= TASK STATEMENT =
Look through the listing below, find every line with the string "separate", and copy it.

---*---

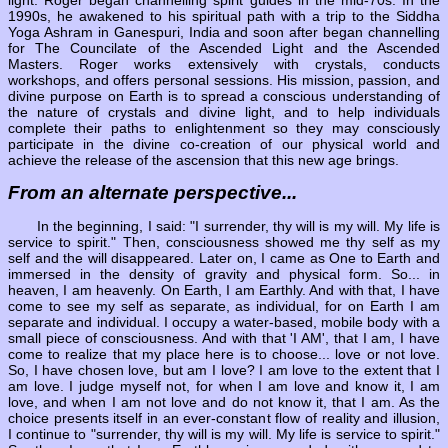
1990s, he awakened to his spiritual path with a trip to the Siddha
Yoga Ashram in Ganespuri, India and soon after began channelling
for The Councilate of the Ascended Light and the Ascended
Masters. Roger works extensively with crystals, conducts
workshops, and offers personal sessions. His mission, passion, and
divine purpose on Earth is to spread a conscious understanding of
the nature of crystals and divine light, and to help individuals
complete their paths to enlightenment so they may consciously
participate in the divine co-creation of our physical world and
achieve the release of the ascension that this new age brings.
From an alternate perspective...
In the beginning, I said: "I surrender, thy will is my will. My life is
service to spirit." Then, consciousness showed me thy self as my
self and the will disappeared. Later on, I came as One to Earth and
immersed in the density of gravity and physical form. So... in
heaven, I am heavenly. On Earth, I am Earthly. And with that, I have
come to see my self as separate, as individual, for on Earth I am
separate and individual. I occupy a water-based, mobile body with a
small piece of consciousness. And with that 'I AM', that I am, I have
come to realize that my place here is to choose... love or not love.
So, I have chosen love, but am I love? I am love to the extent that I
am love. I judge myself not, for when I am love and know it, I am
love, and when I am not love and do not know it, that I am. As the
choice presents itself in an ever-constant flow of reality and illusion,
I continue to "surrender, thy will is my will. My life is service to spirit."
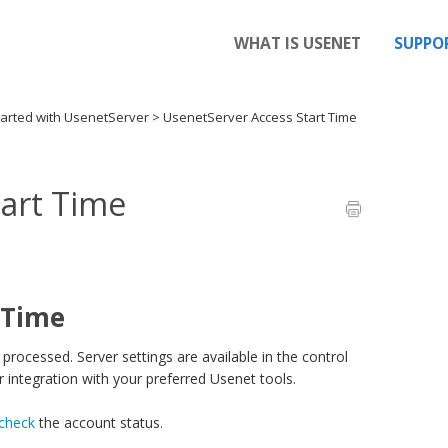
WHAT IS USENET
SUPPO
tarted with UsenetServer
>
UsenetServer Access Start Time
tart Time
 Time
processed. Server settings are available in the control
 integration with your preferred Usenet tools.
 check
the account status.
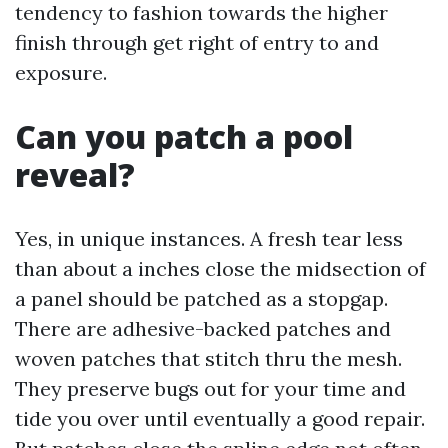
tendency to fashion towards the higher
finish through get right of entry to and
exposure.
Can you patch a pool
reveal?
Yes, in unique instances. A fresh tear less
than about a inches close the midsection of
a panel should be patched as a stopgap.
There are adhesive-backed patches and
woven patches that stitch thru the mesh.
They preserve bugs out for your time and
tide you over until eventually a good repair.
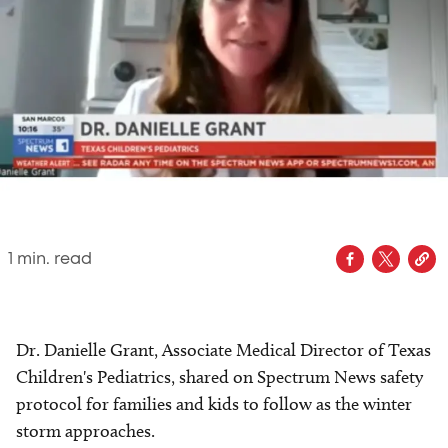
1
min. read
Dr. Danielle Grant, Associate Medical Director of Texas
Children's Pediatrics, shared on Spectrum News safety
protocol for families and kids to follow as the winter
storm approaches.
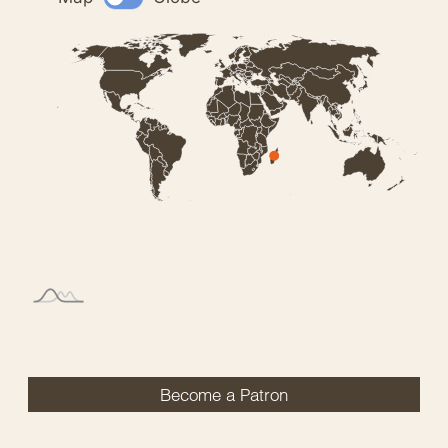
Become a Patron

---*---

= OUTPUT FOR THIS TASK =
come to see my self as separate, as individual, for on Earth I am
separate and individual. I occupy a water-based, mobile body with a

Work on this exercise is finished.